このところのロシア政官界の動きを見ていると、プーチンが新聞で論文を発表したり演説したりするたびに、それに機敏に反応し、それを政策として肉付けし前倒しで実行していこうとする動きが目立つ。何やら、もう新政権が発足したみたいであり、政府・与党一体となって「プーチン公約すぐやる隊」として動いているかのようだ。HPロシア・コーナーのNo.0171で紹介したニュースなども、その一環であろう。
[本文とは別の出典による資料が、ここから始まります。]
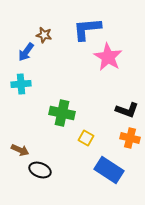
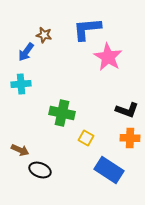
orange cross: rotated 12 degrees counterclockwise
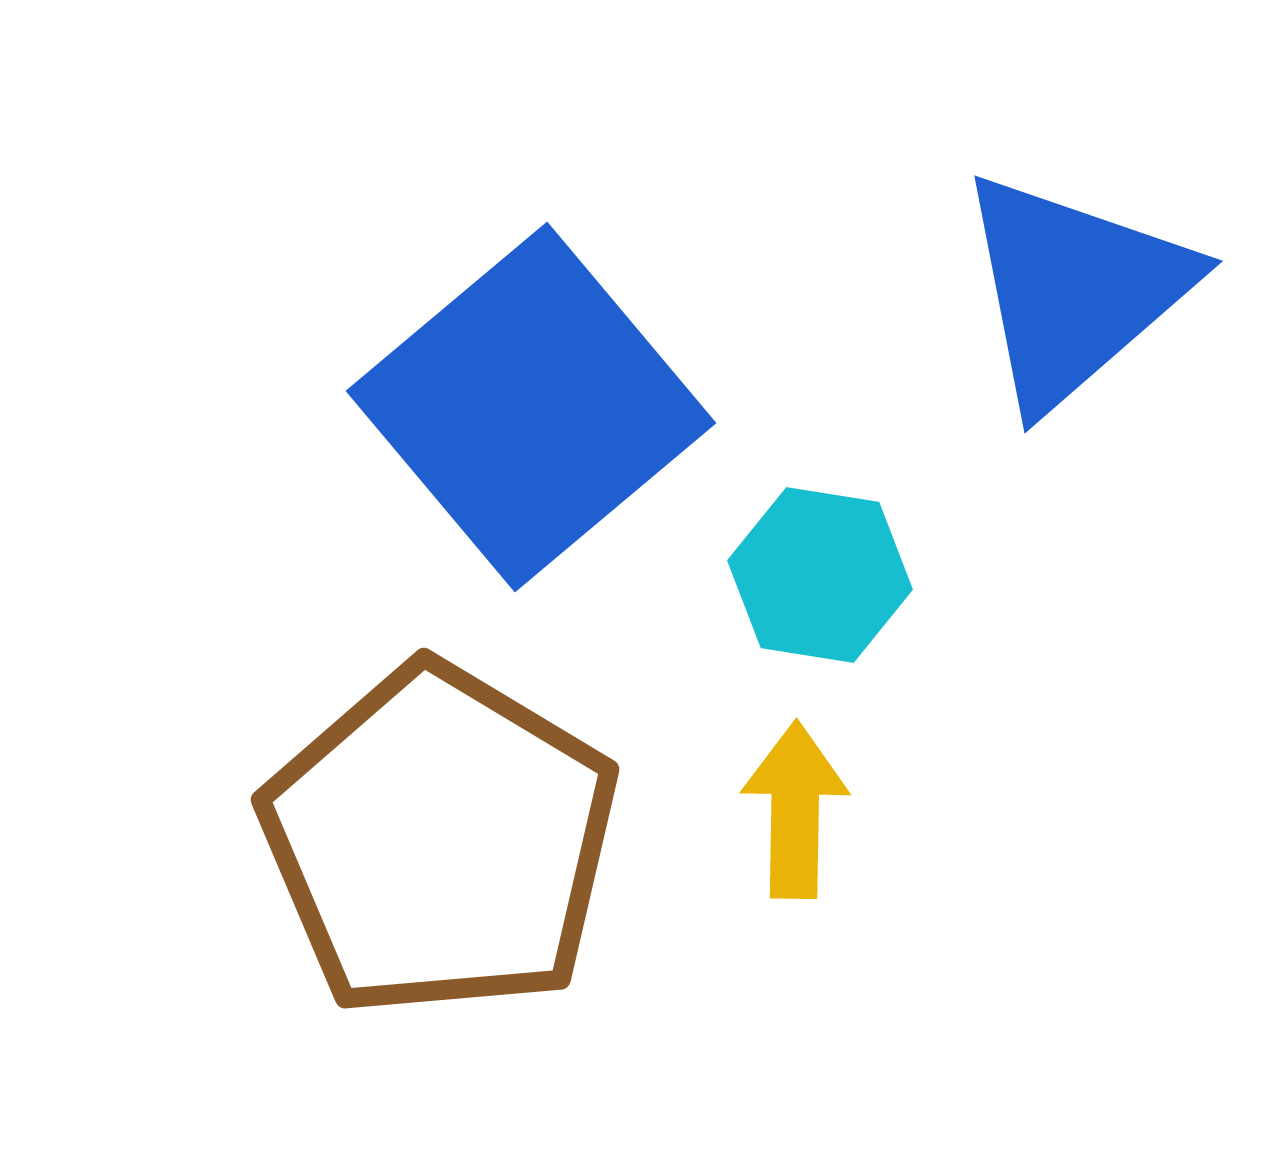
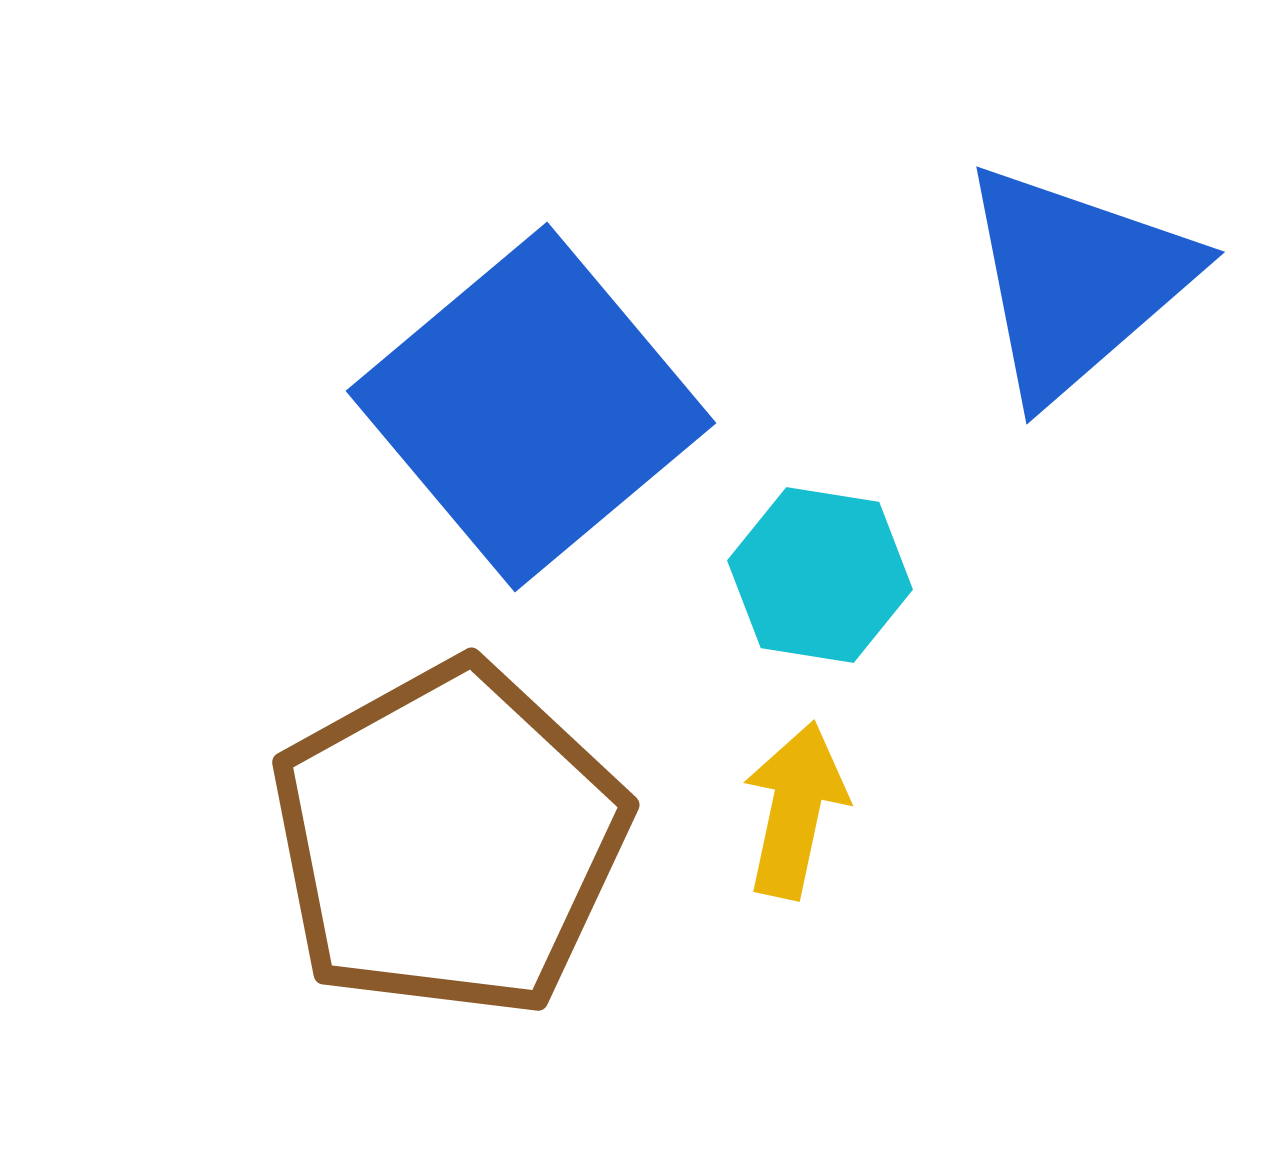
blue triangle: moved 2 px right, 9 px up
yellow arrow: rotated 11 degrees clockwise
brown pentagon: moved 9 px right, 1 px up; rotated 12 degrees clockwise
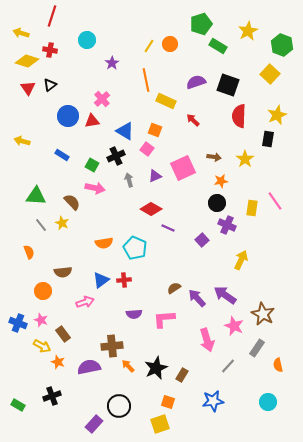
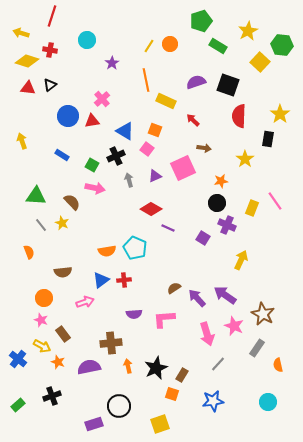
green pentagon at (201, 24): moved 3 px up
green hexagon at (282, 45): rotated 15 degrees counterclockwise
yellow square at (270, 74): moved 10 px left, 12 px up
red triangle at (28, 88): rotated 49 degrees counterclockwise
yellow star at (277, 115): moved 3 px right, 1 px up; rotated 12 degrees counterclockwise
yellow arrow at (22, 141): rotated 56 degrees clockwise
brown arrow at (214, 157): moved 10 px left, 9 px up
yellow rectangle at (252, 208): rotated 14 degrees clockwise
purple square at (202, 240): moved 1 px right, 2 px up; rotated 16 degrees counterclockwise
orange semicircle at (104, 243): moved 3 px right, 8 px down
orange circle at (43, 291): moved 1 px right, 7 px down
blue cross at (18, 323): moved 36 px down; rotated 18 degrees clockwise
pink arrow at (207, 340): moved 6 px up
brown cross at (112, 346): moved 1 px left, 3 px up
orange arrow at (128, 366): rotated 32 degrees clockwise
gray line at (228, 366): moved 10 px left, 2 px up
orange square at (168, 402): moved 4 px right, 8 px up
green rectangle at (18, 405): rotated 72 degrees counterclockwise
purple rectangle at (94, 424): rotated 30 degrees clockwise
 No.0166で整理したように、プーチンは政策論文シリーズの第5弾として、「公正の確立。ロシアの社会政策」という論文を2月13日に発表したわけだが、社会問題は国民の直接的な関心事であるだけに、プーチン公約の推進がとりわけ急がれているのではないかと推察される。こちらのニュースによれば、シルアノフ蔵相は記者団に対し、プーチン氏が社会問題論文で主張した政策を実施しても、他の財政歳出をカットすれば、財政バランスを崩してしまうほどの歳出の大幅な増大につながらないという認識を示した。また、こちらのニュースによれば、シルアノフ蔵相はプーチンが提唱している「贅沢税」につき、おそらくそれは不動産に対する課税になり、高級車については車両税の馬力当たりの税率を引き上げることによって対処することになる旨発言した。